Could you copy every line of the data that contains the word "views"?

Data extracts START

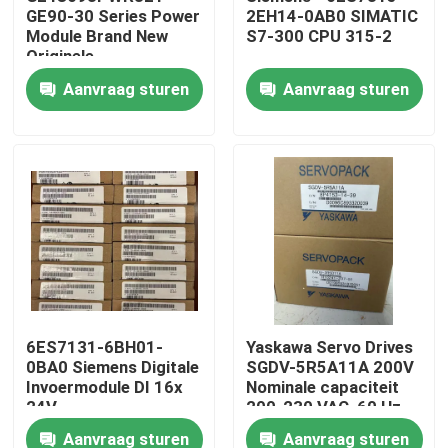
GE90-30 Series Power
2EH14-0AB0 SIMATIC
Module Brand New
S7-300 CPU 315-2
Originele
Fabrieksreis
Aanvraag sturen
Aanvraag sturen
Kwaliteitscontrole
Contacteer ons
Verzoek om een Citaat
Industriële servomotor
6ES7131-6BH01-
Yaskawa Servo Drives
0BA0 Siemens Digitale
SGDV-5R5A11A 200V
Industriële Servoaandrijving
Invoermodule DI 16x
Nominale capaciteit
24V
200-230 VAC, 60 Hz
gelijkstroomstandaard
Input
AC Servoversterker
Aanvraag sturen
Aanvraag sturen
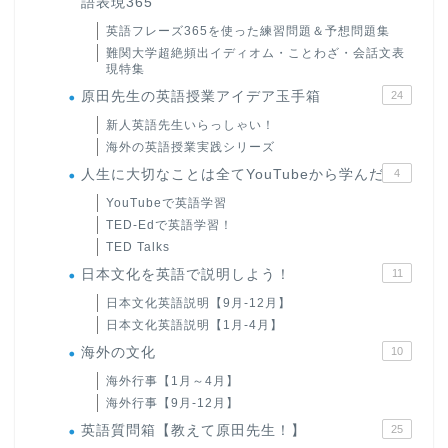
語表現365
英語フレーズ365を使った練習問題＆予想問題集
難関大学超絶頻出イディオム・ことわざ・会話文表
現特集
原田先生の英語授業アイデア玉手箱
24
新人英語先生いらっしゃい！
海外の英語授業実践シリーズ
人生に大切なことは全てYouTubeから学んだ
4
YouTubeで英語学習
TED-Edで英語学習！
TED Talks
日本文化を英語で説明しよう！
11
日本文化英語説明【9月-12月】
日本文化英語説明【1月-4月】
海外の文化
10
海外行事【1月～4月】
海外行事【9月-12月】
英語質問箱【教えて原田先生！】
25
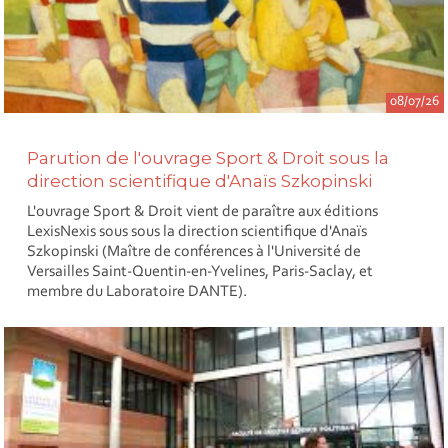
08/07/26
Parution de l'ouvrage Sport & Droit sous la
direction scientifique d'Anaïs Szkopinski
L'ouvrage Sport & Droit vient de paraître aux éditions
LexisNexis sous sous la direction scientifique d'Anaïs
Szkopinski (Maître de conférences à l'Université de
Versailles Saint-Quentin-en-Yvelines, Paris-Saclay, et
membre du Laboratoire DANTE).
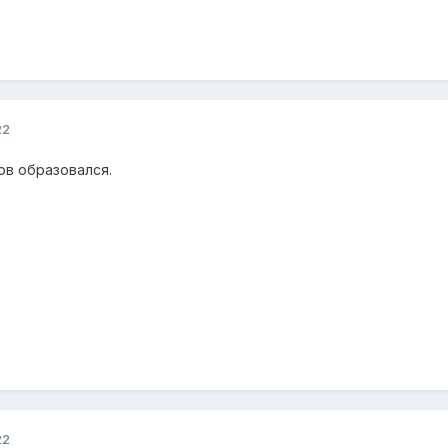
22
ов образовался.
22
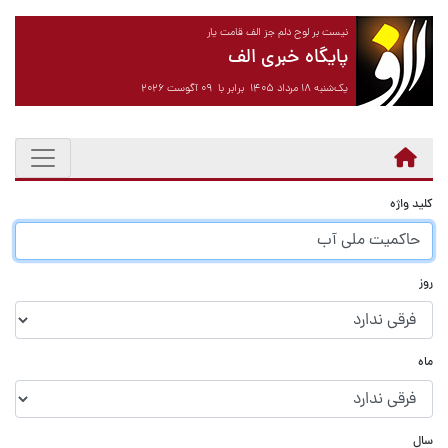
نیست بر لوح دلم جز الف قامت یار
پایگاه خبری الف
یک‌شنبه ۱۸ مرداد ۱۴۰۵ برابر با ۰۹ آگوست ۲۰۲۶
کلید واژه
روز
ماه
سال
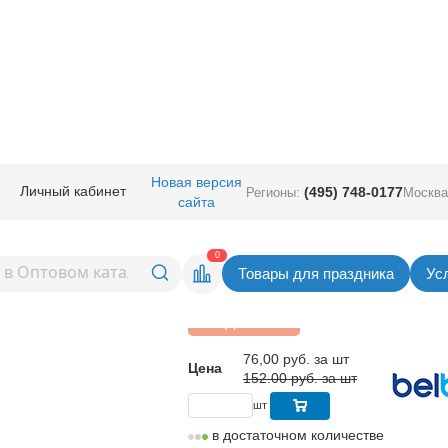
руглые с рисунком
/
Шар с рисунком
/
Шар с рисунком 14" Хром Юбилей 
Новая версия
Личный кабинет
(495) 748-0177
Регионы:
Москва
сайта
ом 14" Хром Юбилей -
Вернуться в раздел Шар с рис
0
Товары для праздника
Ус
Скидка 50%
76,00
руб. за шт
Цена
152.00 руб. за шт
шт
в достаточном количестве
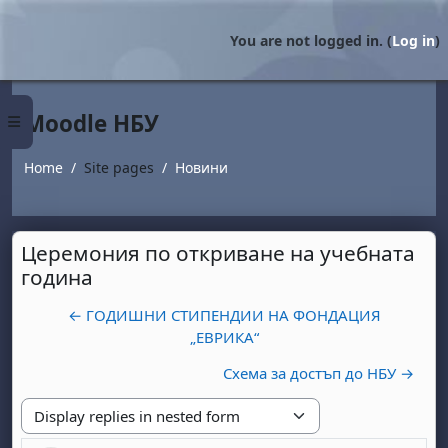
Skip to main content
You are not logged in. (
Log in
)
Moodle НБУ
Side panel
Home
Site pages
Новини
Церемония по откриване на учебната
година
← ГОДИШНИ СТИПЕНДИИ НА ФОНДАЦИЯ
„ЕВРИКА“
Схема за достъп до НБУ →
Display mode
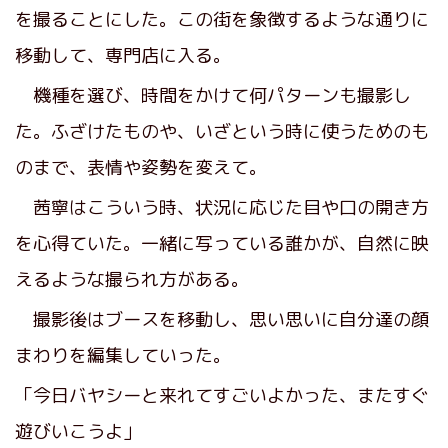
を撮ることにした。この街を象徴するような通りに
移動して、専門店に入る。
機種を選び、時間をかけて何パターンも撮影し
た。ふざけたものや、いざという時に使うためのも
のまで、表情や姿勢を変えて。
茜寧はこういう時、状況に応じた目や口の開き方
を心得ていた。一緒に写っている誰かが、自然に映
えるような撮られ方がある。
撮影後はブースを移動し、思い思いに自分達の顔
まわりを編集していった。
「今日バヤシーと来れてすごいよかった、またすぐ
遊びいこうよ」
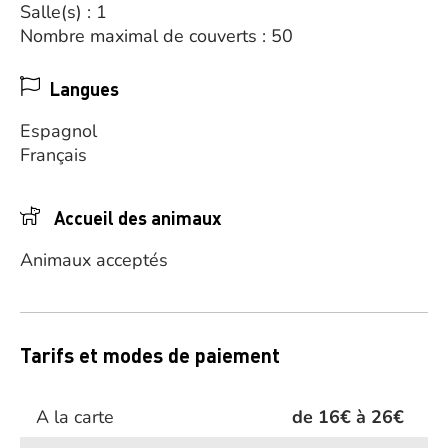
Salle(s) : 1
Nombre maximal de couverts : 50
Langues
Espagnol
Français
Accueil des animaux
Animaux acceptés
Tarifs et modes de paiement
A la carte
de 16€ à 26€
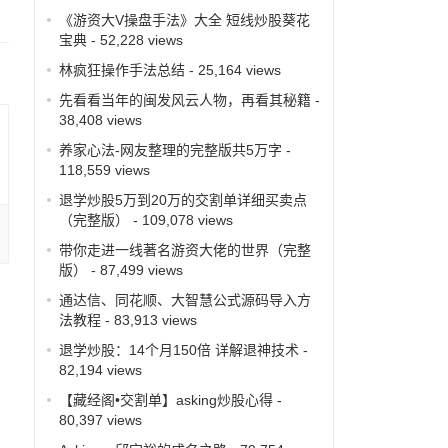
《游资大V操盘手法》大全 短线炒股葵花
宝典
- 52,228 views
林疯狂操作手法总结
- 25,164 views
先看看当年的闽发风云人物，再看其秘籍
-
38,408 views
养家心法-网友整理的完整版共5万字
-
118,559 views
退学炒股5万到20万的交割单详细买卖点
（完整版）
- 109,078 views
带你走进一线著名游资大佬的世界（完整
版）
- 87,499 views
通达信、同花顺、大智慧公式源码导入方
法教程
- 83,913 views
退学炒股：14个月150倍 详解退神技术
-
82,194 views
【藏经阁•交割单】asking炒股心得
-
80,397 views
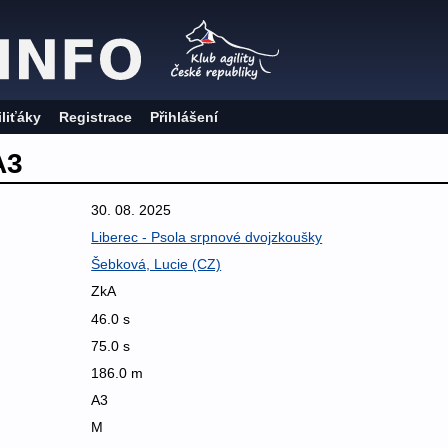
iliťáky
Registrace
Přihlášení
A3
30. 08. 2025
Liberec - Psola srpnové dvojzkoušky
Šebková, Lucie (CZ)
ZkA
46.0 s
75.0 s
186.0 m
A3
M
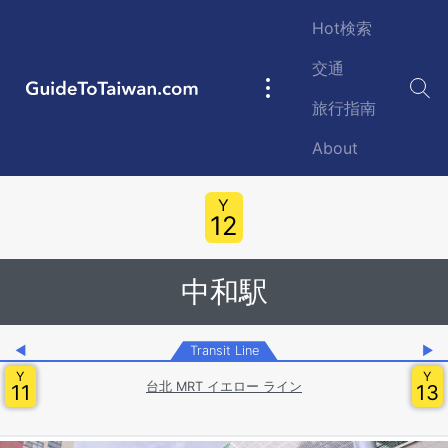
Skip to main content
Hot検索
交通
GuideToTaiwan.com
Main
旅行指南
navigation
About
Station Code
Y
12
中和駅
◀
Transit Line
▶
Y
Y
台北 MRT イエロー ライン
11
13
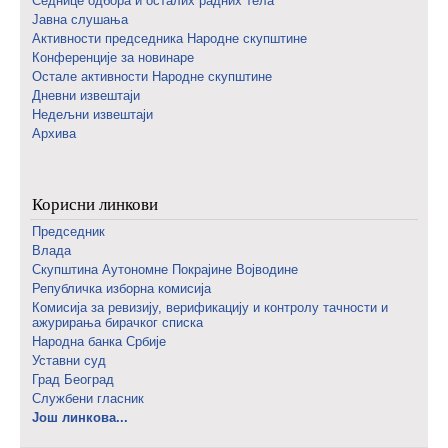
Седнице одбора и осталих радних тела
Јавна слушања
Активности председника Народне скупштине
Конференције за новинаре
Oстале активности Народне скупштине
Дневни извештаји
Недељни извештаји
Архива
Корисни линкови
Председник
Влада
Скупштина Аутономне Покрајине Војводине
Републичка изборна комисија
Комисија за ревизију, верификацију и контролу тачности и
ажурирања бирачког списка
Народна банка Србије
Уставни суд
Град Београд
Службени гласник
Још линкова...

Data extracts END

• Answer for this exercise:
- 52,228 views
- 25,164 views
38,408 views
118,559 views
- 109,078 views
- 87,499 views
- 83,913 views
82,194 views
80,397 views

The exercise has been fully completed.